/RTLLanguageDetection

CFStringTokenizerCopyBestStringLanguage showed the best performance for language determination

Primary LanguageSwift

Right-To-Left Language Detection

CFStringTokenizerCopyBestStringLanguage showed the best performance for language determination

CFStringTokenizer

CFStringTokenizer was released with iOS 3.0 and still is the best option to detect right-to-left language fast.

Apple's documnentation issue

That's what written in Discussion section in documentation:

The result is not guaranteed to be accurate. Typically, the function requires 200-400 characters to reliably guess the language of a string. CFStringTokenizer recognizes the following languages: ar (Arabic), bg (Bulgarian), cs (Czech), da (Danish), de (German), el (Greek), en (English), es (Spanish), fi (Finnish), fr (French), he (Hebrew), hr (Croatian), hu (Hungarian), is (Icelandic), it (Italian), ja (Japanese), ko (Korean), nb (Norwegian Bokmål), nl (Dutch), pl (Polish), pt (Portuguese), ro (Romanian), ru (Russian), sk (Slovak), sv (Swedish), th (Thai), tr (Turkish), uk (Ukrainian), zh-Hans (Simplified Chinese), zh-Hant (Traditional Chinese).

NSLinguisticTagger

NSLinguisticTagger was implemented with iOS 5.0 and deprecated in iOS 14.0. It returned the same language for all strings in tests. Works much longer.

NLLanguageRecognizer

NLLanguageRecognizer was released in iOS 12.0. It is a recommended way to determine language as Apple says, but it is slower even than NSLinguisticTagger.

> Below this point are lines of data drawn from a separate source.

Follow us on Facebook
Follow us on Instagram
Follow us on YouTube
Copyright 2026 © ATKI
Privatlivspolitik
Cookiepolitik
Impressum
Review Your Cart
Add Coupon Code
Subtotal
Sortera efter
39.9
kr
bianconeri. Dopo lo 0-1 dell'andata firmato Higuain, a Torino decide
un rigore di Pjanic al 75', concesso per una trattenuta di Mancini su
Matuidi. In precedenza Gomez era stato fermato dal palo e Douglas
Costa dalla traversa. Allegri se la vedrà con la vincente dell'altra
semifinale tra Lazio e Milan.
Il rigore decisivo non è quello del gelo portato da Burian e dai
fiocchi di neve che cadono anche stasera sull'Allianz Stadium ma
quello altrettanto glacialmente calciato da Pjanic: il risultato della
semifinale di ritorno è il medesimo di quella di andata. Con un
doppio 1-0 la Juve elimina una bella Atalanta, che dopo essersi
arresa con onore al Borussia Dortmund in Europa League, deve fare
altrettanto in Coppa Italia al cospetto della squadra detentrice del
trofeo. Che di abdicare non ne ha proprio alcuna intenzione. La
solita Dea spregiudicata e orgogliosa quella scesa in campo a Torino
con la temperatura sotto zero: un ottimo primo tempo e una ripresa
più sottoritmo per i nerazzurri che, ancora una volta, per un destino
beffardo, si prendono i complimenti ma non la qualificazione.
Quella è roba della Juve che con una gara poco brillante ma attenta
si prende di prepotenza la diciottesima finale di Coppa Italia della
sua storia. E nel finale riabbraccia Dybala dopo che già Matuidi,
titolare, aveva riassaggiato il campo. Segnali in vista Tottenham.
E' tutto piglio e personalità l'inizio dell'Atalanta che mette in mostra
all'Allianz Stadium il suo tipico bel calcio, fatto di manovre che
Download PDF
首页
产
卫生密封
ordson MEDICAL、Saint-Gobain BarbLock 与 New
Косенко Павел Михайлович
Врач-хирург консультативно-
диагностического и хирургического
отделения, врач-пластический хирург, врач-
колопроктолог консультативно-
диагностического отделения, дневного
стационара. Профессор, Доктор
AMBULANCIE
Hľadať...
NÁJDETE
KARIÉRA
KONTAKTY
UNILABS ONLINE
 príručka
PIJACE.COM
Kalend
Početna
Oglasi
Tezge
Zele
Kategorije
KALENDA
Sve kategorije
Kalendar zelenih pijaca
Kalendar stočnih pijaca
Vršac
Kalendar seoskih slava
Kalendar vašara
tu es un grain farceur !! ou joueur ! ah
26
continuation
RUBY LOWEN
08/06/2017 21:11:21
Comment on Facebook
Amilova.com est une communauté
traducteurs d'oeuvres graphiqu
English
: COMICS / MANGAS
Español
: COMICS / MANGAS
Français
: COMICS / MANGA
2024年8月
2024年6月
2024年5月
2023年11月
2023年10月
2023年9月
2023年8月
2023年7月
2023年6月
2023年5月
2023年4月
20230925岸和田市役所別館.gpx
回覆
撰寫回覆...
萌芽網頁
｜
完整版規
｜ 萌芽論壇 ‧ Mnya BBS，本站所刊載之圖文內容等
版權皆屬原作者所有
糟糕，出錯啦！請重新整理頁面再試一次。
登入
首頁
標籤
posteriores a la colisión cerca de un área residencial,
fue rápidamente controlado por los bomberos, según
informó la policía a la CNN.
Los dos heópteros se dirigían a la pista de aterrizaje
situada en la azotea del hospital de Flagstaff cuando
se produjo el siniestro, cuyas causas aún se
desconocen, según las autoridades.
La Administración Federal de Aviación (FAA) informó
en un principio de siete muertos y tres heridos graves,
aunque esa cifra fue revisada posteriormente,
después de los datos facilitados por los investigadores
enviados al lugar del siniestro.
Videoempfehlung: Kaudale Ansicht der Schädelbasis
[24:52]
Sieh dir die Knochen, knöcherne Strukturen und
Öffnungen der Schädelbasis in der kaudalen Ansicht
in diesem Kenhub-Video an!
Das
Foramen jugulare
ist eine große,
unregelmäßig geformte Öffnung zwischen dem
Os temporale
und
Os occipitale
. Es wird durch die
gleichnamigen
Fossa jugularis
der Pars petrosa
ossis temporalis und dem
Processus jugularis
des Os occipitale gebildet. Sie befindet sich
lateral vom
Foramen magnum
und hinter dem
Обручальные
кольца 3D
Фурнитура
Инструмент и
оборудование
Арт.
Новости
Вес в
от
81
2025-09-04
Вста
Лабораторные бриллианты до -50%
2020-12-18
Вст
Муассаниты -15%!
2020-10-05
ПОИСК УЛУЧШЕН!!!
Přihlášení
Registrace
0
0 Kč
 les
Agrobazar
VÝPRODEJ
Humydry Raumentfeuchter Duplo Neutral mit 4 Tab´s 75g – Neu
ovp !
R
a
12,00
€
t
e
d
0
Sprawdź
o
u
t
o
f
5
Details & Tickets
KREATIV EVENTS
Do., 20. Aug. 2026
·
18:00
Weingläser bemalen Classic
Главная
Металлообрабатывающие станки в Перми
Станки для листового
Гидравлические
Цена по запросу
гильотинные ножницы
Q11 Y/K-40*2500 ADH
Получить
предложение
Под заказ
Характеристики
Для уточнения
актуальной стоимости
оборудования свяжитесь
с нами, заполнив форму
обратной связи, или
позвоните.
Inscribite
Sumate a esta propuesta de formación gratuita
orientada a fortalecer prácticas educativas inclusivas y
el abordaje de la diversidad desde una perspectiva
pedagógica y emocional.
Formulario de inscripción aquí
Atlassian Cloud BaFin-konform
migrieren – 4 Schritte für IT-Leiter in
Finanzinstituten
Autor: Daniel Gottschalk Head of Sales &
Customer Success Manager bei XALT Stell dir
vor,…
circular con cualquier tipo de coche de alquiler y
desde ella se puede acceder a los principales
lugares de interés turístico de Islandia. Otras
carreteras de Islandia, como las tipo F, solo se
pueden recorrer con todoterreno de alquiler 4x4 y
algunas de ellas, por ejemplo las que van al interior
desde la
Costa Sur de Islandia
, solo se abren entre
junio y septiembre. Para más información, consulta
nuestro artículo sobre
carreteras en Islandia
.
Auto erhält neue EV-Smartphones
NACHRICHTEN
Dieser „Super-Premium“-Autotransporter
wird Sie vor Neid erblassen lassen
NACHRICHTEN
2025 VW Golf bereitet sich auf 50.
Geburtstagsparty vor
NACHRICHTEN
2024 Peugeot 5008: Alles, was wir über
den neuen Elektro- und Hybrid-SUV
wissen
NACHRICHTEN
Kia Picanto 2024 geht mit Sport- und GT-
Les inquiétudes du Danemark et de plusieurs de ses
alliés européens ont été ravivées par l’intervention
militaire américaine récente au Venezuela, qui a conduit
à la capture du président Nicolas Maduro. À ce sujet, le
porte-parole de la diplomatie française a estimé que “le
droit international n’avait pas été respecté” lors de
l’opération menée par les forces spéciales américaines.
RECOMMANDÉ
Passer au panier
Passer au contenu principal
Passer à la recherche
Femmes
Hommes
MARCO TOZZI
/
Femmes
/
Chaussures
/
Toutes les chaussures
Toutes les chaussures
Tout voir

And, surprise-surprise, 🙃 I've found no case when it determines Persian correctly. It returns Arabic or Urdu. Both solutions mentioned above worked better for Persian.

Tip 1

Maldivian language is not determined by all three ways.

Tip 2

Interface allows to return nil language when it was not determined. All three ways can return undocumented und language - that also means that language was not detected. Two ways to say the same. Oh, Apple.